« Faire un transfert » : l’expression, venue tout droit du vocabulaire des psychanalystes, est entrée dans le langage courant. Elle a s’est retrouvée dans les médias, les conversations, les œuvres de fiction. Mais paradoxalement, elle a perdu de sa force signifiante.
Pourtant, avec le transfert, la psychanalyse a révélé un processus qui nous concerne tous, dans les relations au monde que nous tissons. Car ce à quoi il renvoie n’a pas uniquement lieu dans les dispositifs psychothérapeutiques ou dans la cure psychanalytique, mais est également présent dans les relations les plus ordinaires de la vie courante.

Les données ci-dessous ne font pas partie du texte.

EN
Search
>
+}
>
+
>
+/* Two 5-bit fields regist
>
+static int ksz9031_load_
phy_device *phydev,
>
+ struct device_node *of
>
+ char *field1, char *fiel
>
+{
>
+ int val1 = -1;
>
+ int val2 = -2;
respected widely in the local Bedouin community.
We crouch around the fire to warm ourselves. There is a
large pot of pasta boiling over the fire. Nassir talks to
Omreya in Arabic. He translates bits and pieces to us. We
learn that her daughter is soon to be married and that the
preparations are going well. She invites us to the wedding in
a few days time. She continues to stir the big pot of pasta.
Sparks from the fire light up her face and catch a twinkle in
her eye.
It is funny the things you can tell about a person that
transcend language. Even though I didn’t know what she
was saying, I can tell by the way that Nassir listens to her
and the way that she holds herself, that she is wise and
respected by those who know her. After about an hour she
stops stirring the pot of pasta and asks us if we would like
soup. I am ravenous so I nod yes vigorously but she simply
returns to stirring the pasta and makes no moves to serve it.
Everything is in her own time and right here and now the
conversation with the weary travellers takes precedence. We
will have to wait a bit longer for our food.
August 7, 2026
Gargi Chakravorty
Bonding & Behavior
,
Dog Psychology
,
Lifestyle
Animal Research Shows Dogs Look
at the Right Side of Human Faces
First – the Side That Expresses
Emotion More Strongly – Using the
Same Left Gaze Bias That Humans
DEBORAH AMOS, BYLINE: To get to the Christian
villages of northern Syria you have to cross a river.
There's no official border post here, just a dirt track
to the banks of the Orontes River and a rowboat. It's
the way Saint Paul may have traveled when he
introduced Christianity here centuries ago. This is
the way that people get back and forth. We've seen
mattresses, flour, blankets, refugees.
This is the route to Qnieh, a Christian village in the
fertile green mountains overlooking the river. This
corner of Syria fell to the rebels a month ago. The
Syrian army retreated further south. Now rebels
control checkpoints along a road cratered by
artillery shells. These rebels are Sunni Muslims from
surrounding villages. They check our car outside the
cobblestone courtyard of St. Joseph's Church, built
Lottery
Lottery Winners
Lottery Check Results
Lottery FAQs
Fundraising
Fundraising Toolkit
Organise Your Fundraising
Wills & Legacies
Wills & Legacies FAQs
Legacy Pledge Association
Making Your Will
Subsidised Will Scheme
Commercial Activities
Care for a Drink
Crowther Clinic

Révisons les principes de bases de ce moteur de la cure psychanalytique.
La compulsion de répétition
Avant tout, le transfert est affaire de répétitions. Il se fonde sur l’expérience, étrange autant que familière, qui tient à ce que dans notre existence, des situations se répètent à peu près à l’identique, indépendamment des contextes qui ont pu participer à les produire.

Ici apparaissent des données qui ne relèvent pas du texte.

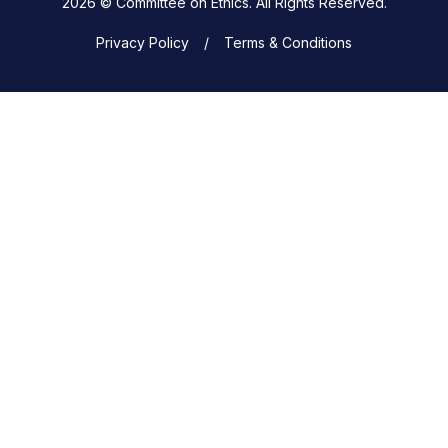
2026 © Committee on Ethics. All Rights Reserved.
Privacy Policy
Terms & Conditions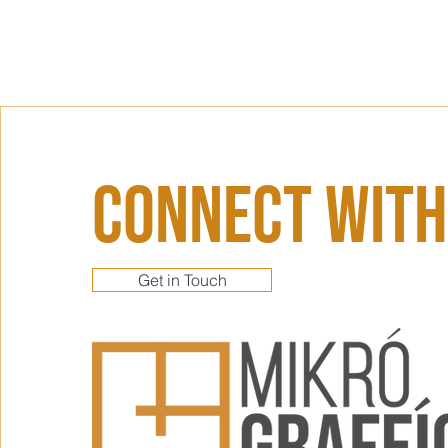
Connect With
Get in Touch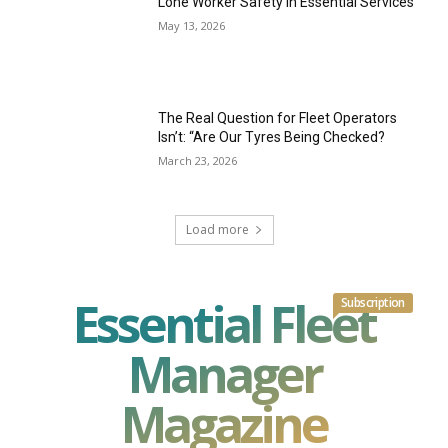
Lone Worker Safety in Essential Services
May 13, 2026
The Real Question for Fleet Operators
Isn’t: “Are Our Tyres Being Checked?
March 23, 2026
Load more
Essential Fleet
Subscription
Manager
Magazine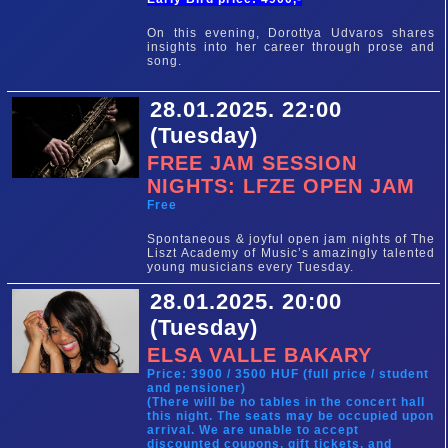
On this evening, Dorottya Udvaros shares
insights into her career through prose and
song.
28.01.2025. 22:00
(Tuesday)
FREE JAM SESSION
NIGHTS: LFZE OPEN JAM
Free
Spontaneous & joyful open jam nights of The
Liszt Academy of Music’s amazingly talented
young musicians every Tuesday.
28.01.2025. 20:00
(Tuesday)
ELSA VALLE BAKARY
Price: 3900 / 3500 HUF (full price / student
and pensioner)
(There will be no tables in the concert hall
this night. The seats may be occupied upon
arrival. We are unable to accept
discounted coupons, gift tickets, and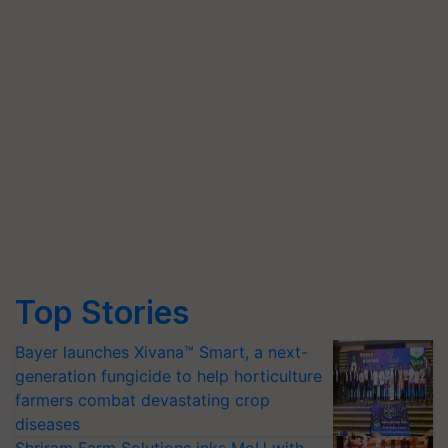
Top Stories
Bayer launches Xivana™ Smart, a next-
generation fungicide to help horticulture
farmers combat devastating crop
diseases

Cette répétition peut concerner les relations amoureuses, au cours desquelles le lien amoureux se structure à peu près de la même façon, puis conduit aux mêmes types de souffrance ou d’impasse quel·le que soit le ou la partenaire. Elle peut aussi concerner la manière dont les projets sont vécus : on bute sur les mêmes difficultés, on a l’impression de devoir mener toujours les mêmes combats quel que soit le contexte. Ou elle peut avoir trait à l’expérience de la parentalité : on veut éviter, dans l’éducation de nos enfants, de faire les mêmes « erreurs » que celles commises par nos propres parents. Pour finir par constater que l’on reproduit ce à quoi on a voulu échapper…

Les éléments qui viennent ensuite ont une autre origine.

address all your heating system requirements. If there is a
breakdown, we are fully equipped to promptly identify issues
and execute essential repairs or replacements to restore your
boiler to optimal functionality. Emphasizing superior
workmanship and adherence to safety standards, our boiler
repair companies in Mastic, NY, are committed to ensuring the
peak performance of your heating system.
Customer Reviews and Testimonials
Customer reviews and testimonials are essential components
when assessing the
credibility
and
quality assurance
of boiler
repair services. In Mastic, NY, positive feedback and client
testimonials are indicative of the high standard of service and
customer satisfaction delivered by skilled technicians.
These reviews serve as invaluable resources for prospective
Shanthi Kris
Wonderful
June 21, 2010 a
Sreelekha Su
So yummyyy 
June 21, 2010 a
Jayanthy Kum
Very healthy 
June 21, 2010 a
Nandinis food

Cette compulsion à répéter peut se déployer sous des formes très symptomatiques et handicapantes, se traduisant parfois par des troubles obsessionnels compulsifs, des addictions, une névrose d’échec, etc. Elle peut aussi exister sous des formes moins sévères, qui n’en font cependant pas moins souffrir le sujet : comportements vis-à-vis des autres colorés de soumission, rapports tendus (conflictuels) aux figures d’autorité, ou encore angoisse possiblement sidérante dans les contextes d’exposition au regard ou au jugement d’autrui, etc.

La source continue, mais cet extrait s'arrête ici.